_Data in this exercise_.

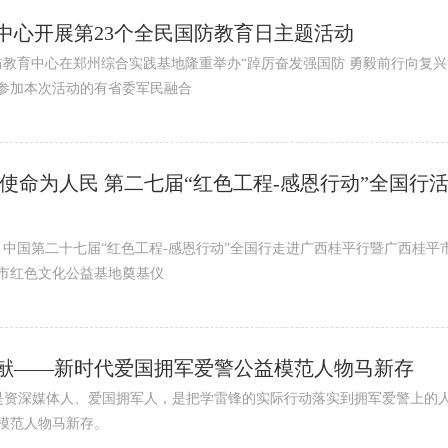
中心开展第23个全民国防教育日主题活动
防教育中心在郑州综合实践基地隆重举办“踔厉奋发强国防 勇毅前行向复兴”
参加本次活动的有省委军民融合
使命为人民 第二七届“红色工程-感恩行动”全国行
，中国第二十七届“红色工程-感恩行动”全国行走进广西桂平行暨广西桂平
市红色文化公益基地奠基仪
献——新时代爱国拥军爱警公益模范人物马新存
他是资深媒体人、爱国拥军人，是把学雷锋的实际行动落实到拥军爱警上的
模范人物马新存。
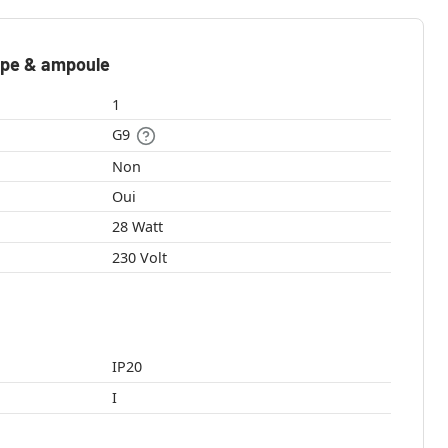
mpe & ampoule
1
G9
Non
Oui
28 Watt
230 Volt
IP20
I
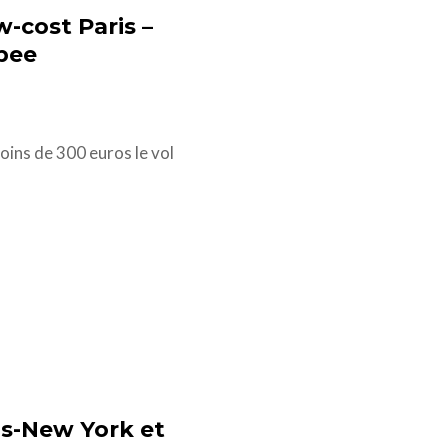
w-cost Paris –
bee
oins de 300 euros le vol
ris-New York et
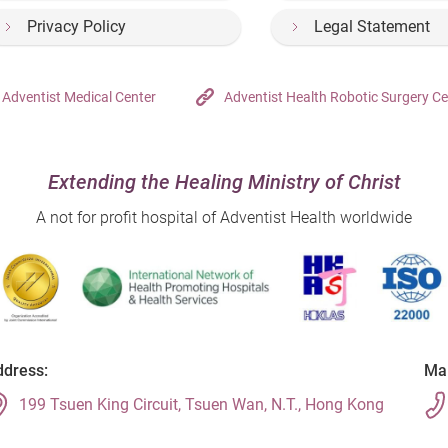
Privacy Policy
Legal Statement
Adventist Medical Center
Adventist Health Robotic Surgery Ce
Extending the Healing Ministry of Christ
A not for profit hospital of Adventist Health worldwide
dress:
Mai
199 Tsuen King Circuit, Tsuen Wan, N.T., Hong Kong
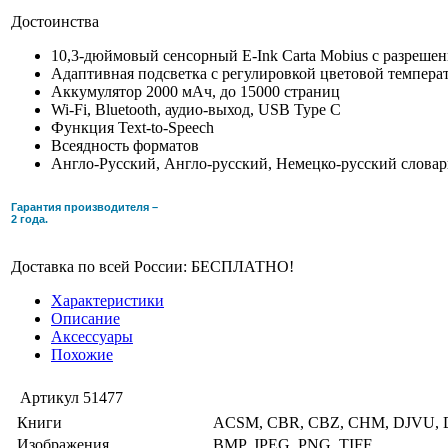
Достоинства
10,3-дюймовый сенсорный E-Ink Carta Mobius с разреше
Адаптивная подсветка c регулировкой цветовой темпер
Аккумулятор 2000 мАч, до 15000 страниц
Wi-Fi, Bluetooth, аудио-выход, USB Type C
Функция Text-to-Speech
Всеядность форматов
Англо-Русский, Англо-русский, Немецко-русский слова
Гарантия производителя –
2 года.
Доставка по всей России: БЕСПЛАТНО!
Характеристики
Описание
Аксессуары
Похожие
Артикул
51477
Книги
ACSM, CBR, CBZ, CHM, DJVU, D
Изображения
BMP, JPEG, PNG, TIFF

_About this task_. Some lines of the records may hold the word "红色工程". How many do? Answer with a number and nothing else.

_Finished exercise_. 2